Die Ausladung des israelischen Dirigenten Lahav Shani von einem belgischen Festival hat ein Nachspiel im Kulturausschuss des Bundestags. Das Gremium werde sich noch in diesem Jahr mit dem Thema Antisemitismus im Kulturbetrieb und den deutsch-israelischen Kulturbeziehungen beschäftigen, sagte der Ausschussvorsitzende Sven Lehmann (Grüne) der Deutschen Presse-Agentur. «Ich habe dazu Lahav Shani in den Ausschuss eingeladen.»

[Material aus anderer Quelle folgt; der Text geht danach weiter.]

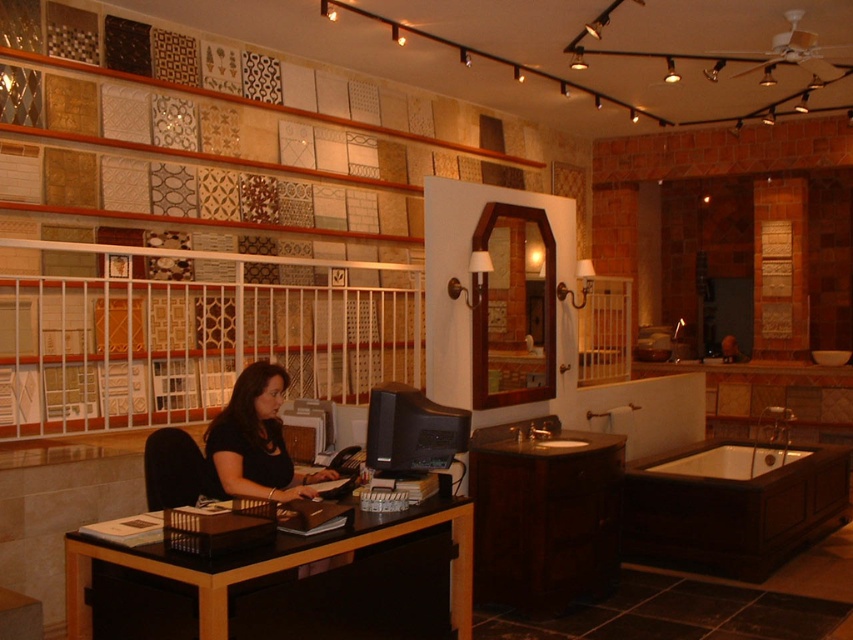 Question: Which object is positioned farthest from the wooden bathtub at lower right?

Choices:
 (A) white glossy bathtub at lower right
 (B) dark wood cabinet at lower center
 (C) black wood desk at center
 (D) matte black monitor at center

Answer: (C)

Question: Is black wood desk at center wider than matte black monitor at center?

Choices:
 (A) yes
 (B) no

Answer: (A)

Question: Which object appears farthest from the camera in this image?

Choices:
 (A) black matte shirt at center
 (B) white glossy bathtub at lower right
 (C) black wood desk at center
 (D) dark wood cabinet at lower center

Answer: (B)

Question: Is the position of black matte shirt at center less distant than that of white glossy bathtub at lower right?

Choices:
 (A) yes
 (B) no

Answer: (A)

Question: Does black wood desk at center appear over matte black monitor at center?

Choices:
 (A) yes
 (B) no

Answer: (B)

Question: Which of the following is the closest to the observer?

Choices:
 (A) matte black monitor at center
 (B) black matte shirt at center
 (C) black wood desk at center
 (D) white glossy bathtub at lower right

Answer: (C)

Es sei dem Ausschuss ein Anliegen, Shanis Perspektive zu hören. «Die Einladung von Shani soll auch eine Geste der Solidarität sein», sagte Lehmann. «Musik und Kunst sollen verbinden und nicht neue Gräben schaffen.» Man dürfe nicht zulassen, dass Künstlerinnen oder Künstler in Europa wegen ihrer Herkunft oder Religion unter Generalverdacht gestellt würden. «Europa ist auf kulturellen Austausch und Freiheit gegründet. Diese Werte müssen und wollen wir verteidigen.»
Festival in Belgien sagte Auftritt ab
Das Flanders Festival Ghent hatte ein für den 18. September geplantes Gastspiel der Münchner Philharmoniker unter Shanis Leitung vergangene Woche abgesagt. Als Grund wurde angegeben, dass Shani auch Musikdirektor des Israel Philharmonic Orchestra und seine Haltung zur israelischen Regierung nicht klar sei.
Der Schritt traf in Deutschland auf scharfe Kritik. Dem Festival wurde Antisemitismus vorgeworfen. Der belgische Regierungschef Bart de Wever ging klar auf Distanz und sprach von Schaden für sein Land.
Philharmoniker treten stattdessen in Berlin auf
Statt in Belgien trat Shani mit den Münchner Philharmonikern am Montagabend kurzfristig beim Musikfest Berlin im Konzerthaus am Gendarmenmarkt auf – auch das eine Geste der Solidarität. Damit solle ein Zeichen gesetzt werden «für die verbindende Kraft der Kunst, die Grundwerte unserer demokratischen Gesellschaften in Europa und gegen Antisemitismus, Diskriminierung und den Boykott in Kunst und Wissenschaft», hieß es. Dirigent und Orchester wurden mit Applaus und Standing Ovations gefeiert.
Shani ist der designierte Chefdirigent der Münchner Philharmoniker. Im Herbst 2026 soll er das Amt offiziell antreten.
Bundespräsident: «Das ist klar antisemitisch»
Am Montagnachmittag hatte Bundespräsident Frank-Walter Steinmeier mit Shani und dessen Ehefrau Miri Saadon Shani gesprochen. Die Ausladung vom Festival sei «durch nichts zu rechtfertigen», teilte Steinmeier danach mit. «Der Auftritt eines jüdischen Künstlers, der ein deutsches Orchester dirigiert, wird davon abhängig gemacht, dass er sich von der israelischen Regierungspolitik distanziert. Das ist klar antisemitisch.» Shanis Mut und Haltung hätten ihn beeindruckt, hieß es weiter.